The real-life actors, with long cameo roles, have the funniest, most inventive parts in the screenplay. Dia Mirza is an actor in her 40s who faces the tough choice of getting cosmetic surgery or losing a Hollywood role; Farah Khan wants to cast Sarika and her daughter Akshara in what the ART team and she think could be a casting coup in a mother-daughter drama; Tigmanshu Dhulia has to choose the template for a film about natural-born killers and cast either Lillete Dubey or Ila Arun, old rivals and seasoned tantrum-pickers; Nandita Das has to direct Jackie Shroff in a film that subverts the commercial action flick; Lara Dutta dreads to be in a “multiplex” film that requires her to be on set in the ravines of Chambal; and Ali Zafar and Richa Chadha are a bickering lead couple and husband-wife who jeopardise their shoot for a campy mythological drama with their real-life baggage.
All the actors have a warped sense of themselves, much like the original series. And here too, it’s a plus that some of us know the quirks and trajectories of these actors and directors who are playing exaggerated versions of themselves. They lend a certain whimsy and absurdity to the show—and some riotously humorous moments.

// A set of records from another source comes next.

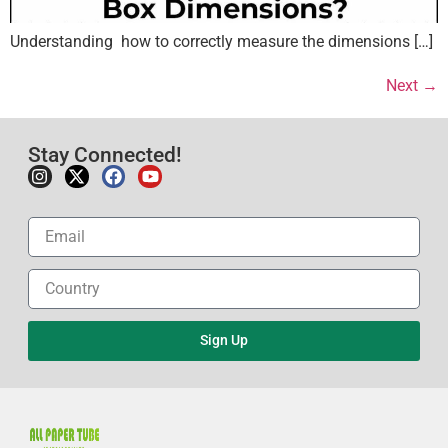
Understanding how to correctly measure the dimensions […]
Next
→
Stay Connected!
Sign Up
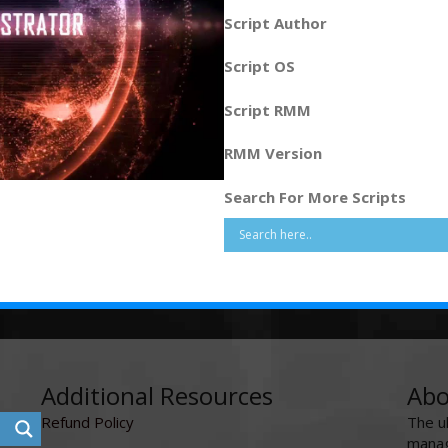
Script Author
Script OS
Script RMM
RMM Version
Search For More Scripts
Additional Resources
Abo
Refund Policy
The u
manag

The actors each get a blueprint with distinctive traits to work with. Kumra, Razdan, Mehra and Seth are effective in channeling the one thing that sets each apart. Kapoor is sorely miscast as the master negotiator and powerhouse of the group—his body language and get-up are more of a confused and lost middle-aged man in need of some mojo. The chemistry between Meher and Aahana as buddies is more believable than the lesbian affair that Amal and Jasleen set in motion, which seems to exist just for some awkwardly gratuitous lesbian scenes. Meher, although the most believable in terms of characterisation, hardly passes off as a Parsi—he is more a generic Mumbaiyya always in search of solutions to fix things; his own inner impulses and personal history are hazy. As the auditor-seductress, Sawhney’s versatile personality—number-cruncher and oomphy sari maven—is far from convincing; she is a consummate caricature.

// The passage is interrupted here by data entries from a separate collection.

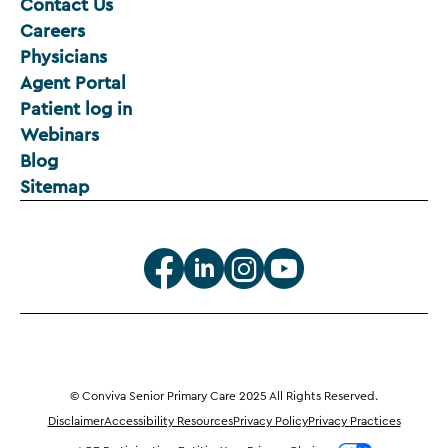
Contact Us
Careers
Physicians
Agent Portal
Patient log in
Webinars
Blog
Sitemap
© Conviva Senior Primary Care 2025 All Rights Reserved.
Disclaimer
Accessibility Resources
Privacy Policy
Privacy Practices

Overall, it just doesn’t feel like Bollywood’s inner chambers or Mumbai’s real arteries. The location of ART’s office, somewhere close to the VT Station (thanks to cinematographer Sunita Radia, VT Station is shot in every angle and every hue possible), is an anomaly because the film industry in Mumbai operates mostly out of the Western suburbs—sacrificing authenticity for making the city’s signature South Mumbai views the setting eventually seems futile because the city itself is hardly a character in the show.
At six episodes, the series still has enough grist to keep you engaged. Besides the nuts and bolts of the filmmaking enterprise, the wonderfully heartfelt thing about Call My Agent Bollywood is its satirical gaze on how the filmy universe of Mumbai works. The creators are being good sports—it’s ultimately themselves they are laughing at, which infuses the show with a huge dollop of exasperated fondness. We all know why Bollywood needs some love at this moment, and Call My Agent Bollywood has some of it to offer.